By now you know that adopting database DevOps tools and methodologies is an essential component in your organization’s shift to the digital economy.

Your managers may be urging you to implement DevOps and asking that you chart the ROI of such a move. Both you and your managers know very well the reasons to extend DevOps to the database, reasons such as quicker turnarounds, quicker time to market, higher quality production, etcetera.

But how can you assess the complete value of implementing DevOps, not knowing what you’ll get from these vague promises of improvement? Even if you could quantify the affect on those KPIs, how do they translate to real money?

DevOps-ROI

Most calculations tend to present the efficiencies of DevOps in the development processes, but calculating the savings of the entire application release automation, both in code and database, is much more challenging and scarce. This lack of transparency leads some companies to think – mistakenly – that investing in the database along with the rest of the development ecosystem is unnecessary.

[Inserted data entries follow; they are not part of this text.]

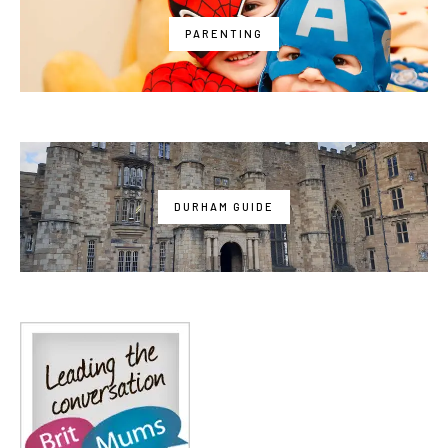
PARENTING
DURHAM GUIDE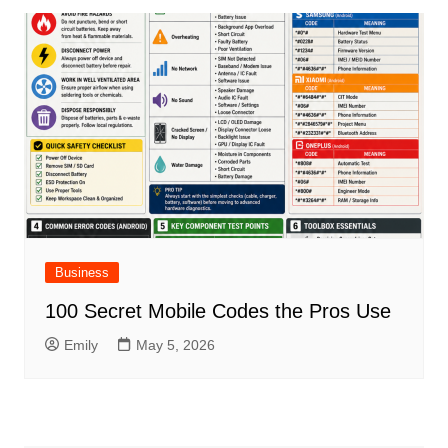
Business
100 Secret Mobile Codes the Pros Use
Emily
May 5, 2026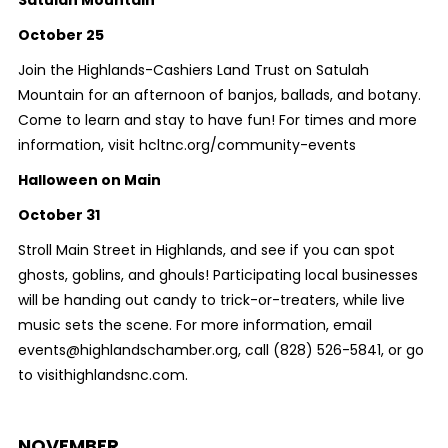
October 25
Join the Highlands-Cashiers Land Trust on Satulah
Mountain for an afternoon of banjos, ballads, and botany.
Come to learn and stay to have fun! For times and more
information, visit hcltnc.org/community-events
Halloween on Main
October 31
Stroll Main Street in Highlands, and see if you can spot
ghosts, goblins, and ghouls! Participating local businesses
will be handing out candy to trick-or-treaters, while live
music sets the scene. For more information, email
events@highlandschamber.org, call (828) 526-5841, or go
to visithighlandsnc.com.
NOVEMBER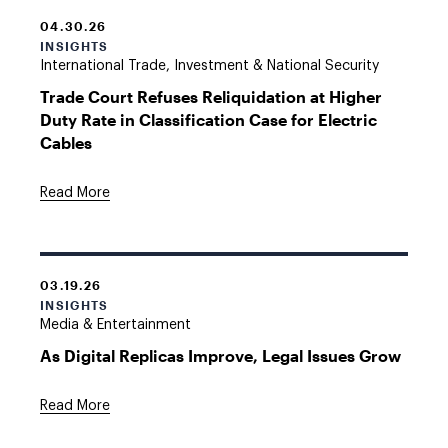
04.30.26
INSIGHTS
International Trade, Investment & National Security
Trade Court Refuses Reliquidation at Higher
Duty Rate in Classification Case for Electric
Cables
Read More
03.19.26
INSIGHTS
Media & Entertainment
As Digital Replicas Improve, Legal Issues Grow
Read More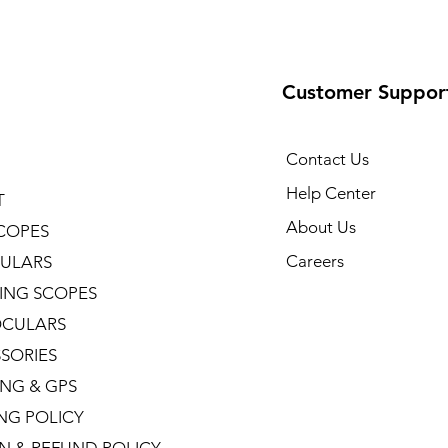
Customer Suppor
Contact Us
Help Center
T
About Us
COPES
Careers
ULARS
ING SCOPES
CULARS
SORIES
NG & GPS
ING POLICY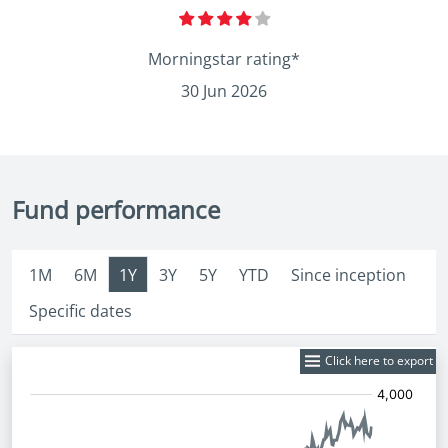
Morningstar rating*
30 Jun 2026
Fund performance
1M
6M
1Y
3Y
5Y
YTD
Since inception
Specific dates
Click here to export
Fund
Price: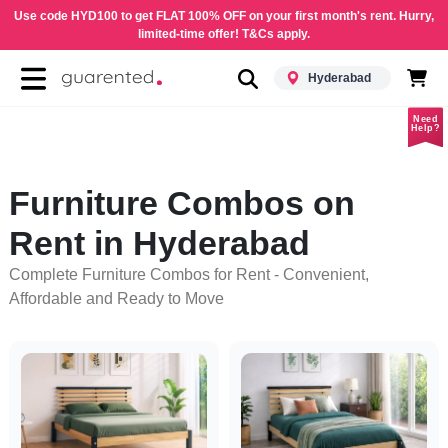
Use code HYD100 to get FLAT 100% OFF on your first month's rent. Hurry,
limited-time offer! T&Cs apply.
Hyderabad
Need
Help?
Furniture Combos on
Rent in Hyderabad
Complete Furniture Combos for Rent - Convenient,
Affordable and Ready to Move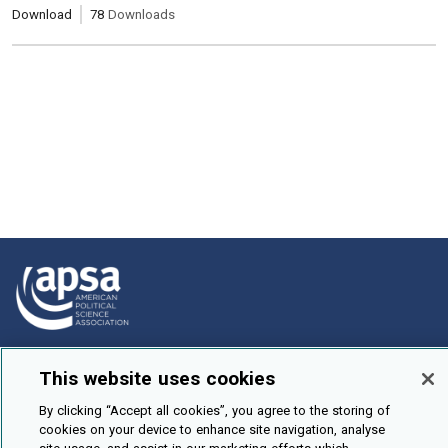
Download
78
Downloads
How To Submit
This website uses cookies
Browse
By clicking “Accept all cookies”, you agree to the storing of
Events
cookies on your device to enhance site navigation, analyse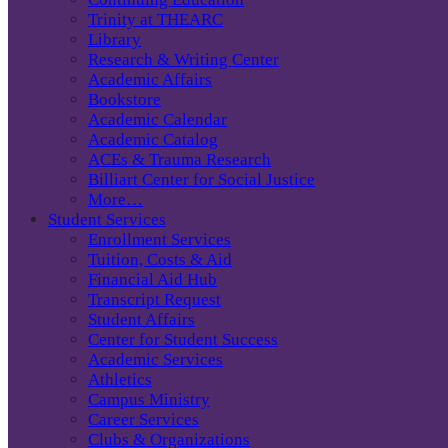
Trinity at THEARC
Library
Research & Writing Center
Academic Affairs
Bookstore
Academic Calendar
Academic Catalog
ACEs & Trauma Research
Billiart Center for Social Justice
More…
Student Services
Enrollment Services
Tuition, Costs & Aid
Financial Aid Hub
Transcript Request
Student Affairs
Center for Student Success
Academic Services
Athletics
Campus Ministry
Career Services
Clubs & Organizations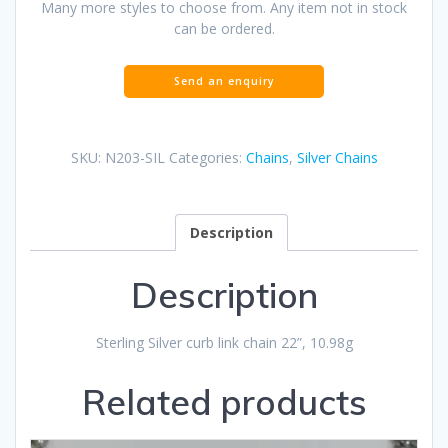
Many more styles to choose from. Any item not in stock
can be ordered.
SKU:
N203-SIL
Categories:
Chains
,
Silver Chains
Description
Description
Sterling Silver curb link chain 22”, 10.98g
Related products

DBmaestro’s ROI Calculator

Well, now you can calculate the entire release automation process.

DBmaestro is proud to present its DevOps ROI calculator. The only calculator which integrates industry research (Gartner and IDC ’s IT TCO records) and best practices gathered by DBmaestro from our Fortune 1000 customer base.

Use this tool to calculate the ROI of your DevOps program, including:

  • The cost of application downtime in large enterprises (an average of $7,900 per minute!).
  • The average cost of breaking down silos between deployment and operations.
  • The cost of human errors that lead to devastating crashes and hundreds of thousands of dollars in unnecessary fixes.

Discover Waste, Discover Opportunity

Many companies have found, for example, that database downtime was exerting a costly burden on their operating overhead. One customer learned they were losing $500,000 per hour as a result of critical application failures. Given that their average time to repair a failure was six hours, that meant an annual and unnecessary wastage of $3M per year!

How Do You Calculate a Database Cost-Benefit Analysis?

While various studies are being undertaken to try to identify the ROI for automating the database and release processes – such as Gartner’s TCO Calculator – further analysis is needed. Specifically, you still need to calculate the costs saved as a result of team productivity; the costs saved as a result of data automation; and the costs saved as a result of reducing the potential of downtime.

Using DBmaestro’s ROI Calculator to assess your database cost-benefit analysis addresses a broad spectrum of factors and considerations, presenting you with a breakdown of exactly how much you’re spending in unnecessary costs and where you need improvement.

Matching industry facts and figures with your own operational conditions, will enable you to be more data-driven in making decisions. It will also afford you a clearer picture of how much more efficient your organization can be, and how much you can be saving by implementing a comprehensive DevOps program.